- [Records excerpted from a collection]
++++++++++
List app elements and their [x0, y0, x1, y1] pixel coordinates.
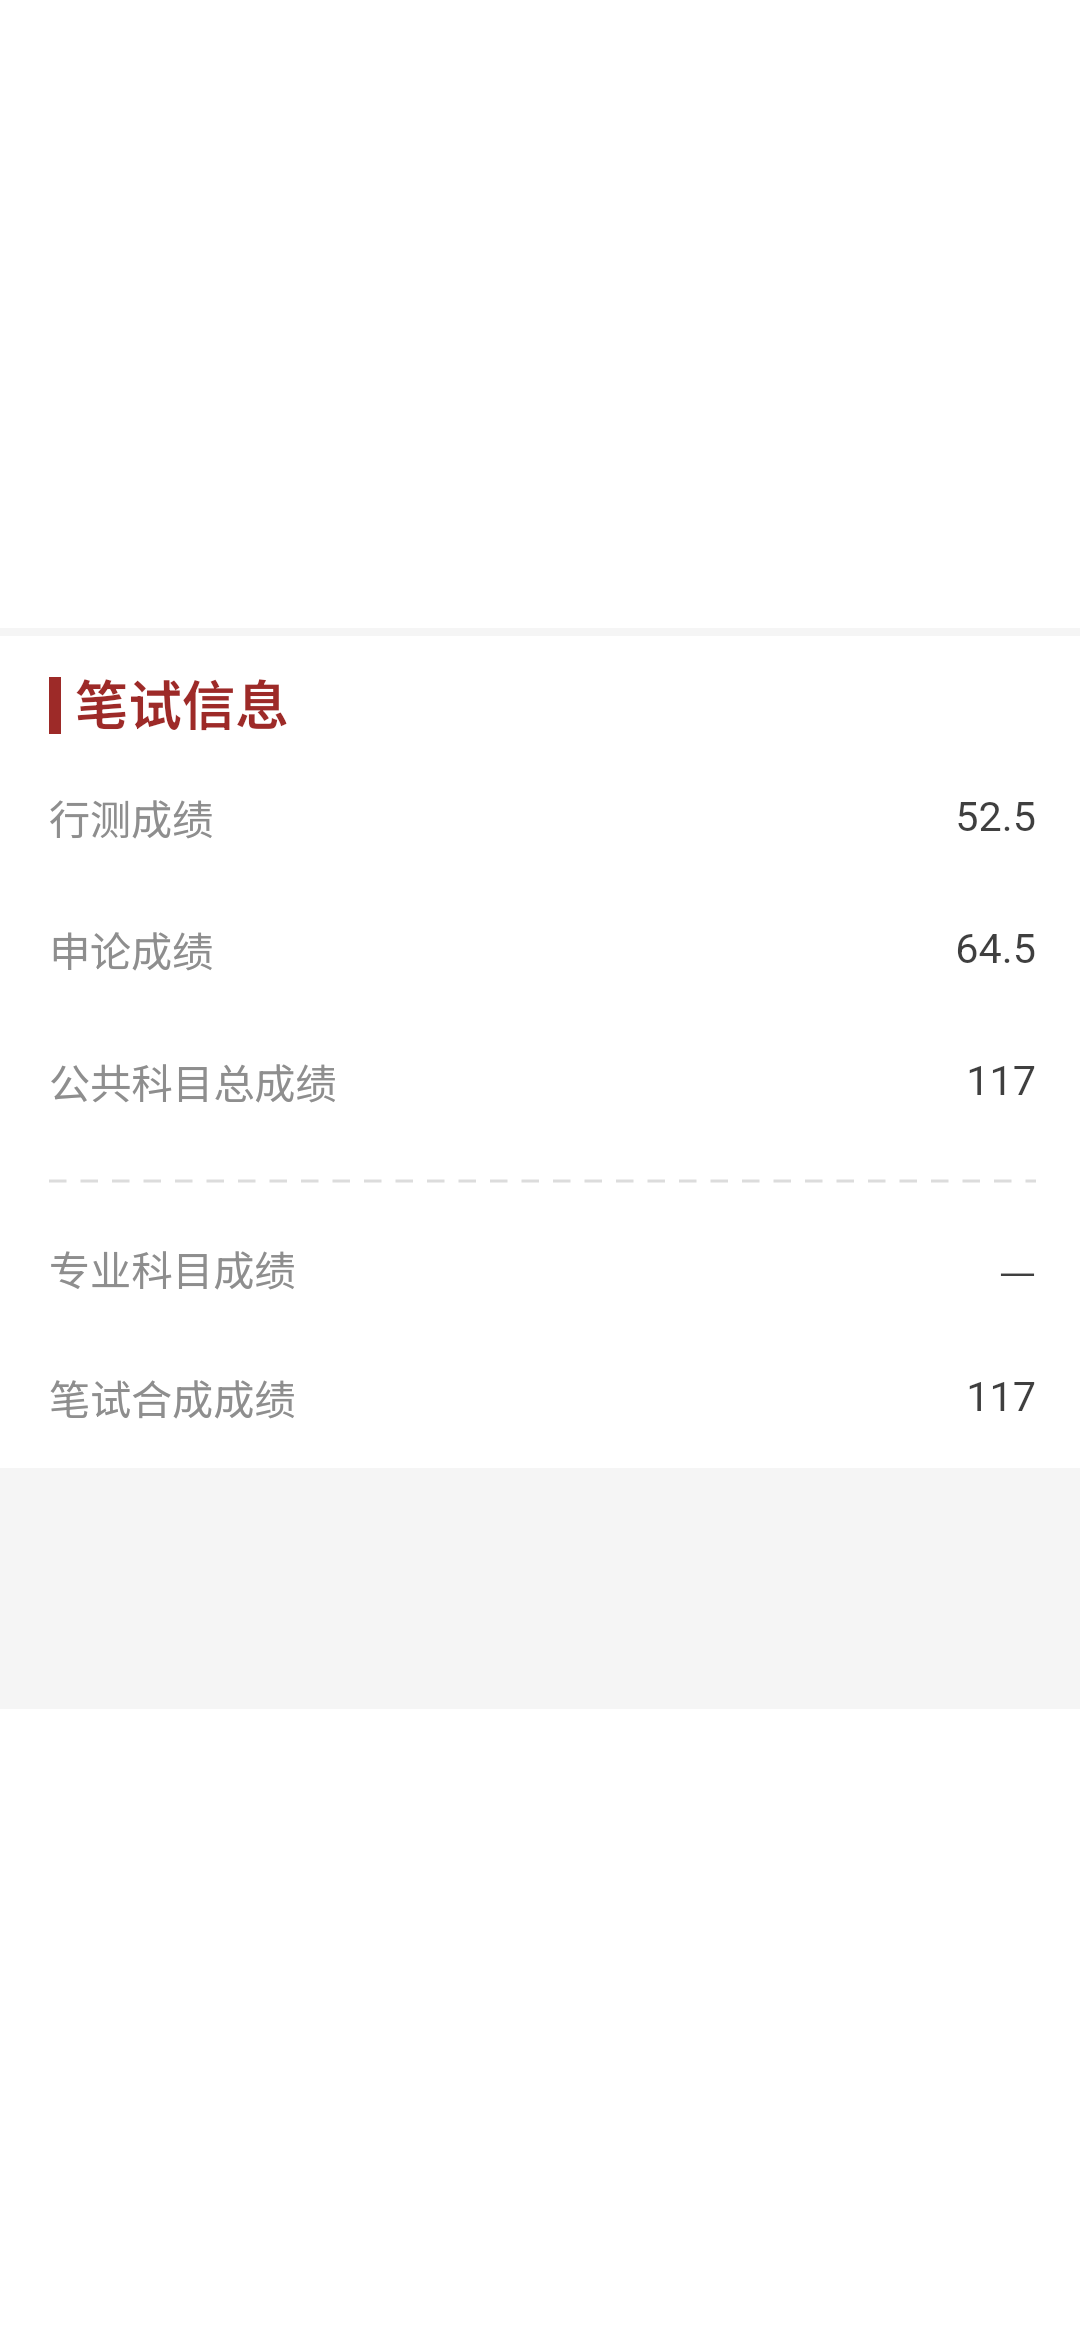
staticText: 专业科目成绩: [49, 1238, 296, 1298]
button[interactable]: 公共科目总成绩: [0, 1015, 1080, 1147]
staticText: 64.5: [955, 925, 1036, 974]
staticText: 52.5: [955, 793, 1036, 842]
button[interactable]: 申论成绩: [0, 883, 1080, 1015]
staticText: 117: [966, 1373, 1036, 1422]
button[interactable]: 专业科目成绩: [0, 1202, 1080, 1334]
staticText: —: [998, 1238, 1036, 1298]
staticText: 行测成绩: [49, 787, 214, 847]
staticText: 公共科目总成绩: [49, 1051, 337, 1111]
other: Divider: [49, 1171, 1036, 1191]
button[interactable]: 行测成绩: [0, 751, 1080, 883]
staticText: 117: [966, 1057, 1036, 1106]
staticText: 申论成绩: [49, 919, 214, 979]
button[interactable]: 笔试合成成绩: [0, 1331, 1080, 1463]
staticText: 笔试合成成绩: [49, 1367, 296, 1427]
staticText: 笔试信息: [75, 663, 289, 740]
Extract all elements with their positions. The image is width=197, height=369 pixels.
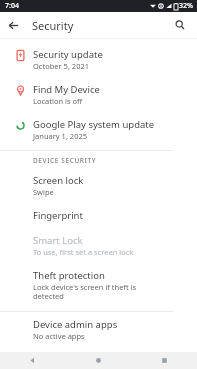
staticText: Fingerprint (33, 209, 83, 222)
button[interactable]: Security update (0, 42, 197, 77)
button[interactable]: Google Play system update (0, 112, 197, 147)
staticText: Lock device's screen if theft is detecte… (33, 282, 137, 302)
staticText: Screen lock (33, 174, 84, 187)
staticText: October 5, 2021 (33, 61, 90, 71)
staticText: To use, first set a screen lock (33, 247, 134, 257)
staticText: Smart Lock (33, 234, 83, 247)
staticText: DEVICE SECURITY (33, 156, 97, 165)
staticText: Find My Device (33, 83, 100, 96)
staticText: No active apps (33, 331, 85, 341)
staticText: Security update (33, 48, 103, 61)
button[interactable]: Home (65, 352, 131, 369)
button[interactable]: Back (0, 12, 26, 38)
staticText: 32% (179, 1, 193, 11)
staticText: January 1, 2025 (33, 131, 88, 141)
button[interactable]: Device admin apps (0, 312, 197, 347)
button[interactable]: Back (0, 352, 65, 369)
button[interactable]: Recent apps (131, 352, 197, 369)
button[interactable]: Smart Lock (0, 228, 197, 263)
button[interactable]: Theft protection (0, 263, 197, 308)
button[interactable]: Fingerprint (0, 203, 197, 228)
button[interactable]: Search (167, 12, 193, 38)
staticText: Theft protection (33, 269, 105, 282)
staticText: Device admin apps (33, 318, 118, 331)
staticText: Swipe (33, 187, 54, 197)
button[interactable]: Find My Device (0, 77, 197, 112)
staticText: Google Play system update (33, 118, 155, 131)
staticText: Security (32, 18, 74, 33)
staticText: 7:04 (5, 1, 19, 11)
staticText: Location is off (33, 96, 83, 106)
button[interactable]: Screen lock (0, 168, 197, 203)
++++++++++
- [INSTRUCTIONS TO FOLLOW] Images are to be left out when the records above are written out again exactly.

- [WRITTEN ANSWER]
List app elements and their [x0, y0, x1, y1] pixel coordinates.
staticText: 专业科目成绩: [49, 1238, 296, 1298]
button[interactable]: 公共科目总成绩: [0, 1015, 1080, 1147]
staticText: 64.5: [955, 925, 1036, 974]
staticText: 52.5: [955, 793, 1036, 842]
button[interactable]: 申论成绩: [0, 883, 1080, 1015]
staticText: 117: [966, 1373, 1036, 1422]
button[interactable]: 专业科目成绩: [0, 1202, 1080, 1334]
staticText: —: [998, 1238, 1036, 1298]
staticText: 行测成绩: [49, 787, 214, 847]
staticText: 公共科目总成绩: [49, 1051, 337, 1111]
other: Divider: [49, 1171, 1036, 1191]
button[interactable]: 行测成绩: [0, 751, 1080, 883]
staticText: 117: [966, 1057, 1036, 1106]
staticText: 申论成绩: [49, 919, 214, 979]
button[interactable]: 笔试合成成绩: [0, 1331, 1080, 1463]
staticText: 笔试合成成绩: [49, 1367, 296, 1427]
staticText: 笔试信息: [75, 663, 289, 740]
Extract all elements with their positions. The image is width=197, height=369 pixels.
staticText: Fingerprint (33, 209, 83, 222)
button[interactable]: Security update (0, 42, 197, 77)
button[interactable]: Google Play system update (0, 112, 197, 147)
staticText: Lock device's screen if theft is detecte… (33, 282, 137, 302)
staticText: Screen lock (33, 174, 84, 187)
staticText: October 5, 2021 (33, 61, 90, 71)
staticText: To use, first set a screen lock (33, 247, 134, 257)
staticText: Smart Lock (33, 234, 83, 247)
staticText: DEVICE SECURITY (33, 156, 97, 165)
staticText: Find My Device (33, 83, 100, 96)
staticText: No active apps (33, 331, 85, 341)
staticText: Security update (33, 48, 103, 61)
button[interactable]: Home (65, 352, 131, 369)
button[interactable]: Back (0, 12, 26, 38)
staticText: 32% (179, 1, 193, 11)
staticText: January 1, 2025 (33, 131, 88, 141)
button[interactable]: Device admin apps (0, 312, 197, 347)
button[interactable]: Back (0, 352, 65, 369)
button[interactable]: Recent apps (131, 352, 197, 369)
button[interactable]: Smart Lock (0, 228, 197, 263)
button[interactable]: Theft protection (0, 263, 197, 308)
button[interactable]: Fingerprint (0, 203, 197, 228)
button[interactable]: Search (167, 12, 193, 38)
staticText: Theft protection (33, 269, 105, 282)
staticText: Device admin apps (33, 318, 118, 331)
staticText: Swipe (33, 187, 54, 197)
button[interactable]: Find My Device (0, 77, 197, 112)
staticText: Google Play system update (33, 118, 155, 131)
staticText: Security (32, 18, 74, 33)
staticText: 7:04 (5, 1, 19, 11)
staticText: Location is off (33, 96, 83, 106)
button[interactable]: Screen lock (0, 168, 197, 203)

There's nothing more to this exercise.